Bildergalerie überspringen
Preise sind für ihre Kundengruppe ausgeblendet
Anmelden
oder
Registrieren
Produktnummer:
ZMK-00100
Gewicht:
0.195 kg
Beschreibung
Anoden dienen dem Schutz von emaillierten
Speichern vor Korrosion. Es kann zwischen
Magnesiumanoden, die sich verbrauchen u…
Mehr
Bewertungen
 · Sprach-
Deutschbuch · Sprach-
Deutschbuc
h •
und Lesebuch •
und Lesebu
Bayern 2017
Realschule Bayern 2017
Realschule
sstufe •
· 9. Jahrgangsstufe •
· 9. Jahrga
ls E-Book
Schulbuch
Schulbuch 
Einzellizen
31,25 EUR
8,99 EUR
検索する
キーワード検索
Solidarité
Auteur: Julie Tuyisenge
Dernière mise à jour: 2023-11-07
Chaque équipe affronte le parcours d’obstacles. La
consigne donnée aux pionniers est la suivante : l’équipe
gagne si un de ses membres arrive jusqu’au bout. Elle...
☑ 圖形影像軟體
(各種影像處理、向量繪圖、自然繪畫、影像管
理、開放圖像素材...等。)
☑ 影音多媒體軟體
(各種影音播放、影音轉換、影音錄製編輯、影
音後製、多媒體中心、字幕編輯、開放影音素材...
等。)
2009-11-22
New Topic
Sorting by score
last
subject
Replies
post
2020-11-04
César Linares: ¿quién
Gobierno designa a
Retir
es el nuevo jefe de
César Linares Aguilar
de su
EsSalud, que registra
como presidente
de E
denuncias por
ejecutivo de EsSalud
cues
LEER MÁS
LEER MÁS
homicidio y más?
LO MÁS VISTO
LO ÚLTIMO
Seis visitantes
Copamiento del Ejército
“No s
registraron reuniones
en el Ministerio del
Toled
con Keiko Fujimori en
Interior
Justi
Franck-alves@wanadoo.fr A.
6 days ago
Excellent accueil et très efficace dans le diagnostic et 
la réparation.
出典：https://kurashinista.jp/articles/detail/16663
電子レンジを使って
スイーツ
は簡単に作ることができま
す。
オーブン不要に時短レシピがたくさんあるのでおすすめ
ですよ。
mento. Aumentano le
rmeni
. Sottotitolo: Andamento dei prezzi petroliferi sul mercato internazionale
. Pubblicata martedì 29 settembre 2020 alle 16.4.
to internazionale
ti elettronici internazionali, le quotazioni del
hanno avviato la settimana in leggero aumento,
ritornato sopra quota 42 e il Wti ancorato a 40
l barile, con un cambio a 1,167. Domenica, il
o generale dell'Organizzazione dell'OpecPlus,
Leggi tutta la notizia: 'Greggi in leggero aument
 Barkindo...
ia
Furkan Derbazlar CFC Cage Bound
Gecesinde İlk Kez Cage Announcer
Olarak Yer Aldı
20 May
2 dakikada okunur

------------------------------------------------

## What the task asks:
The response has to match the data exactly, line for line.

## Your response:
Bildergalerie überspringen
Preise sind für ihre Kundengruppe ausgeblendet
Anmelden
oder
Registrieren
Produktnummer:
ZMK-00100
Gewicht:
0.195 kg
Beschreibung
Anoden dienen dem Schutz von emaillierten
Speichern vor Korrosion. Es kann zwischen
Magnesiumanoden, die sich verbrauchen u…
Mehr
Bewertungen
 · Sprach-
Deutschbuch · Sprach-
Deutschbuc
h •
und Lesebuch •
und Lesebu
Bayern 2017
Realschule Bayern 2017
Realschule
sstufe •
· 9. Jahrgangsstufe •
· 9. Jahrga
ls E-Book
Schulbuch
Schulbuch 
Einzellizen
31,25 EUR
8,99 EUR
検索する
キーワード検索
Solidarité
Auteur: Julie Tuyisenge
Dernière mise à jour: 2023-11-07
Chaque équipe affronte le parcours d’obstacles. La
consigne donnée aux pionniers est la suivante : l’équipe
gagne si un de ses membres arrive jusqu’au bout. Elle...
☑ 圖形影像軟體
(各種影像處理、向量繪圖、自然繪畫、影像管
理、開放圖像素材...等。)
☑ 影音多媒體軟體
(各種影音播放、影音轉換、影音錄製編輯、影
音後製、多媒體中心、字幕編輯、開放影音素材...
等。)
2009-11-22
New Topic
Sorting by score
last
subject
Replies
post
2020-11-04
César Linares: ¿quién
Gobierno designa a
Retir
es el nuevo jefe de
César Linares Aguilar
de su
EsSalud, que registra
como presidente
de E
denuncias por
ejecutivo de EsSalud
cues
LEER MÁS
LEER MÁS
homicidio y más?
LO MÁS VISTO
LO ÚLTIMO
Seis visitantes
Copamiento del Ejército
“No s
registraron reuniones
en el Ministerio del
Toled
con Keiko Fujimori en
Interior
Justi
Franck-alves@wanadoo.fr A.
6 days ago
Excellent accueil et très efficace dans le diagnostic et 
la réparation.
出典：https://kurashinista.jp/articles/detail/16663
電子レンジを使って
スイーツ
は簡単に作ることができま
す。
オーブン不要に時短レシピがたくさんあるのでおすすめ
ですよ。
mento. Aumentano le
rmeni
. Sottotitolo: Andamento dei prezzi petroliferi sul mercato internazionale
. Pubblicata martedì 29 settembre 2020 alle 16.4.
to internazionale
ti elettronici internazionali, le quotazioni del
hanno avviato la settimana in leggero aumento,
ritornato sopra quota 42 e il Wti ancorato a 40
l barile, con un cambio a 1,167. Domenica, il
o generale dell'Organizzazione dell'OpecPlus,
Leggi tutta la notizia: 'Greggi in leggero aument
 Barkindo...
ia
Furkan Derbazlar CFC Cage Bound
Gecesinde İlk Kez Cage Announcer
Olarak Yer Aldı
20 May
2 dakikada okunur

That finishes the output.